Work order >> The answer is the data repeated in full, with no pictures included.

Exercise input >>
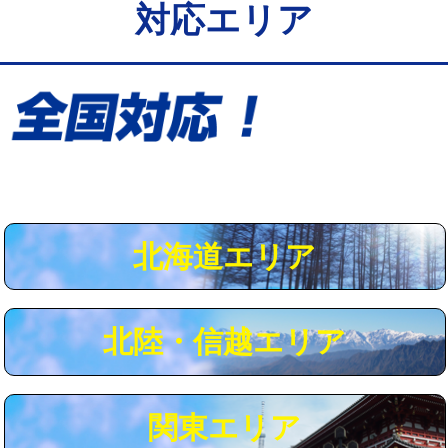
対応エリア
給水管工事※（保温材使用（バンド止
5,500円
め込み）)
給水管工事※（土の掘削・埋め戻し作
11,000円
業)
給水管工事※（塩ビ管（VP・HI）使
33,000円
用/3ｍまで)
給水管工事※（塩ビ管（VP・HI）使
+8,800円
用（追加）/3ｍ超え)
北海道エリア
給水管工事※（ライニング鋼管・銅
44,000円
管・ポリ管・HT管使用/3ｍまで)
北陸・信越エリア
給水管工事※（ライニング鋼管・銅
+8,800円
管・ポリ管・HT管使用/3ｍ超え)
マス交換（土の掘削・埋め戻し作業）
11,000円~
関東エリア
マス交換（深さ50㎝未満）
55,000円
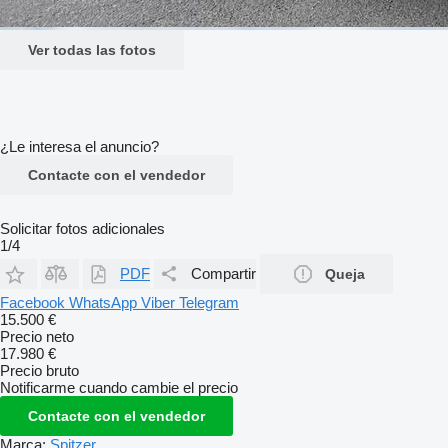
Ver todas las fotos
¿Le interesa el anuncio?
Contacte con el vendedor
Solicitar fotos adicionales
1/4
PDF
Compartir
Queja
Facebook
WhatsApp
Viber
Telegram
15.500 €
Precio neto
17.980 €
Precio bruto
Notificarme cuando cambie el precio
Contacte con el vendedor
Marca:
Spitzer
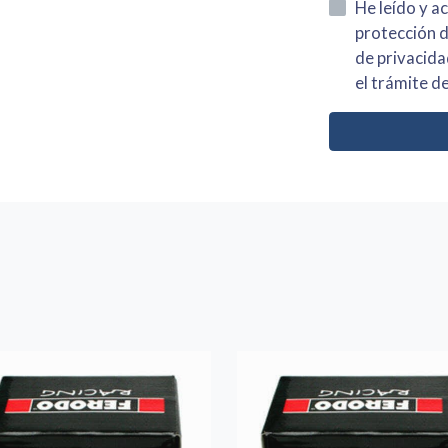
He leído y acepto la información
protección de datos asi como el av
de privacidad y acepto el tratamiento de mis dato
el trámite de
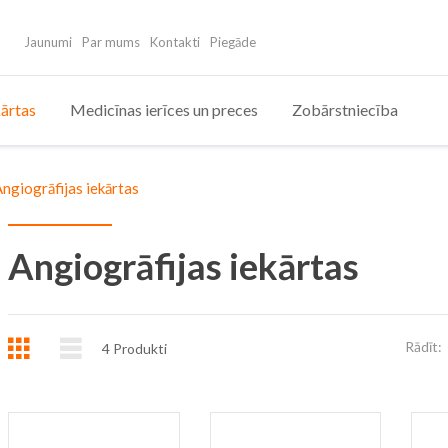
Jaunumi
Par mums
Kontakti
Piegāde
ārtas
Medicīnas ierīces un preces
Zobārstniecība
ngiogrāfijas iekārtas
Angiogrāfijas iekārtas
Režģis
Saraksts
Rādīt:
4
Produkti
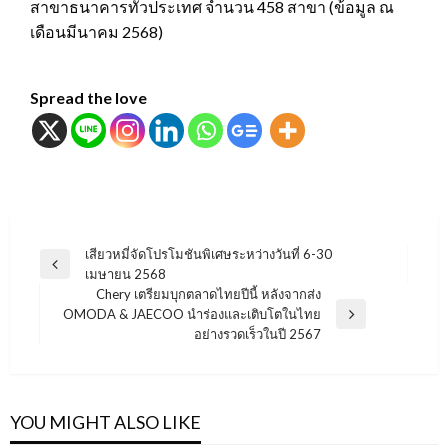
สาขาธนาคารทั่วประเทศ จำนวน 458 สาขา (ข้อมูล ณ
เดือนมีนาคม 2568)
Spread the love
แนะแนว
เสียวหมี่จัดโปรโมชันพิเศษระหว่างวันที่ 6-30
Previous
เมษายน 2568
เรื่อง
Post
Chery เตรียมบุกตลาดไทยปีนี้ หลังจากส่ง
OMODA & JAECOO นำร่องและเติบโตในไทย
Next
อย่างรวดเร็วในปี 2567
Post
YOU MIGHT ALSO LIKE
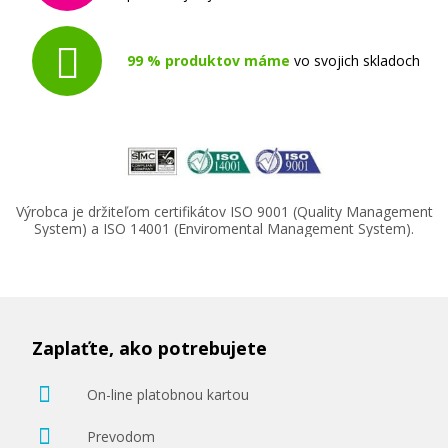
99 % produktov máme
vo svojich skladoch
Výrobca je držiteľom certifikátov ISO 9001 (Quality Management
System) a ISO 14001 (Enviromental Management System).
Zaplaťte, ako potrebujete
On-line platobnou kartou
Prevodom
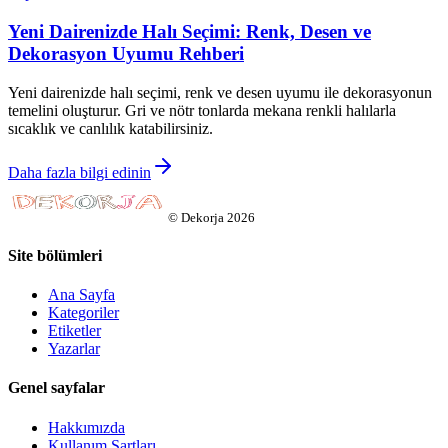
Yeni Dairenizde Halı Seçimi: Renk, Desen ve
Dekorasyon Uyumu Rehberi
Yeni dairenizde halı seçimi, renk ve desen uyumu ile dekorasyonun
temelini oluşturur. Gri ve nötr tonlarda mekana renkli halılarla
sıcaklık ve canlılık katabilirsiniz.
Daha fazla bilgi edinin
©
Dekorja
2026
Site bölümleri
Ana Sayfa
Kategoriler
Etiketler
Yazarlar
Genel sayfalar
Hakkımızda
Kullanım Şartları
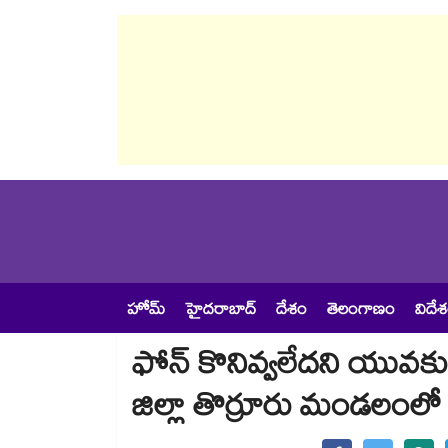
హోమ్
హైదరాబాద్
దేశం
తెలంగాణం
విదే
ఫోన్ కొనివ్వలేదని యువ
జిల్లా తొర్రూరు మండలం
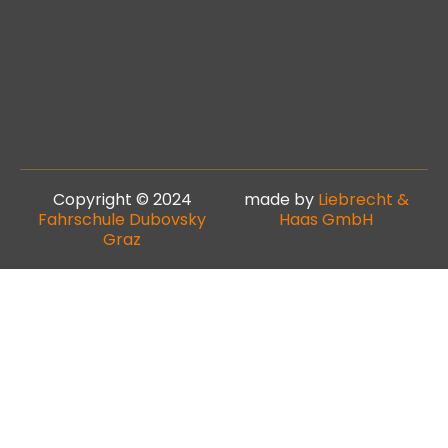
Copyright © 2024
made by
Liebrecht &
Fahrschule Dubovsky
Haas GmbH
Graz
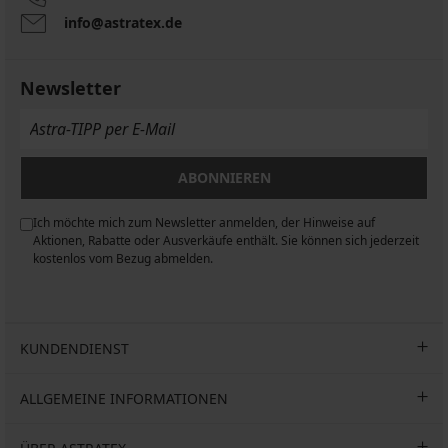
II
info@astratex.de
22,99
€
Newsletter
ABONNIEREN
Ich möchte mich zum Newsletter anmelden, der Hinweise auf
n
Aktionen, Rabatte oder Ausverkäufe enthält. Sie können sich jederzeit
kostenlos vom Bezug abmelden.
KUNDENDIENST
ALLGEMEINE INFORMATIONEN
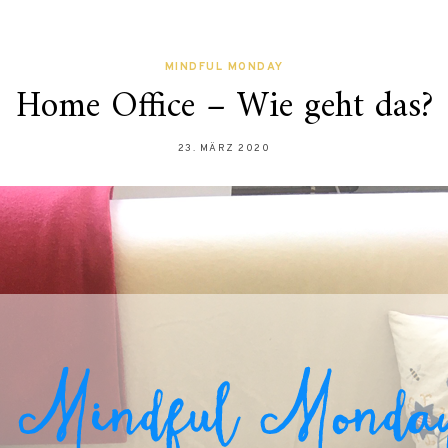
MINDFUL MONDAY
Home Office – Wie geht das?
23. MÄRZ 2020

Task result >>
対応エリア
給水管工事※（保温材使用（バンド止
5,500円
め込み）)
給水管工事※（土の掘削・埋め戻し作
11,000円
業)
給水管工事※（塩ビ管（VP・HI）使
33,000円
用/3ｍまで)
給水管工事※（塩ビ管（VP・HI）使
+8,800円
用（追加）/3ｍ超え)
北海道エリア
給水管工事※（ライニング鋼管・銅
44,000円
管・ポリ管・HT管使用/3ｍまで)
北陸・信越エリア
給水管工事※（ライニング鋼管・銅
+8,800円
管・ポリ管・HT管使用/3ｍ超え)
マス交換（土の掘削・埋め戻し作業）
11,000円~
関東エリア
マス交換（深さ50㎝未満）
55,000円
Ver todas las fotos
¿Le interesa el anuncio?
Contacte con el vendedor
Solicitar fotos adicionales
1/4
PDF
Compartir
Queja
Facebook
WhatsApp
Viber
Telegram
15.500 €
Precio neto
17.980 €
Precio bruto
Notificarme cuando cambie el precio
Contacte con el vendedor
Marca:
Spitzer
He leído y acepto la información
protección de datos asi como el av
de privacidad y acepto el tratamiento de mis dato
el trámite de
Jaunumi
Par mums
Kontakti
Piegāde
ārtas
Medicīnas ierīces un preces
Zobārstniecība
ngiogrāfijas iekārtas
Angiogrāfijas iekārtas
Režģis
Saraksts
Rādīt:
4
Produkti
สาขาธนาคารทั่วประเทศ จำนวน 458 สาขา (ข้อมูล ณ
เดือนมีนาคม 2568)
Spread the love
แนะแนว
เสียวหมี่จัดโปรโมชันพิเศษระหว่างวันที่ 6-30
Previous
เมษายน 2568
เรื่อง
Post
Chery เตรียมบุกตลาดไทยปีนี้ หลังจากส่ง
OMODA & JAECOO นำร่องและเติบโตในไทย
Next
อย่างรวดเร็วในปี 2567
Post
YOU MIGHT ALSO LIKE
99 % produktov máme
vo svojich skladoch
Výrobca je držiteľom certifikátov ISO 9001 (Quality Management
System) a ISO 14001 (Enviromental Management System).
Zaplaťte, ako potrebujete
On-line platobnou kartou
Prevodom
Yeni Dairenizde Halı Seçimi: Renk, Desen ve
Dekorasyon Uyumu Rehberi
Yeni dairenizde halı seçimi, renk ve desen uyumu ile dekorasyonun
temelini oluşturur. Gri ve nötr tonlarda mekana renkli halılarla
sıcaklık ve canlılık katabilirsiniz.
Daha fazla bilgi edinin
©
Dekorja
2026
Site bölümleri
Ana Sayfa
Kategoriler
Etiketler
Yazarlar
Genel sayfalar
Hakkımızda
Kullanım Şartları
హోమ్
హైదరాబాద్
దేశం
తెలంగాణం
విదే
ఫోన్ కొనివ్వలేదని యువ
జిల్లా తొర్రూరు మండలం
Copyright © 2024
made by
Liebrecht &
Fahrschule Dubovsky
Haas GmbH
Graz
II
info@astratex.de
22,99
€
Newsletter
ABONNIEREN
Ich möchte mich zum Newsletter anmelden, der Hinweise auf
n
Aktionen, Rabatte oder Ausverkäufe enthält. Sie können sich jederzeit
kostenlos vom Bezug abmelden.
KUNDENDIENST
ALLGEMEINE INFORMATIONEN
MINDFUL MONDAY
Home Office – Wie geht das?
23. MÄRZ 2020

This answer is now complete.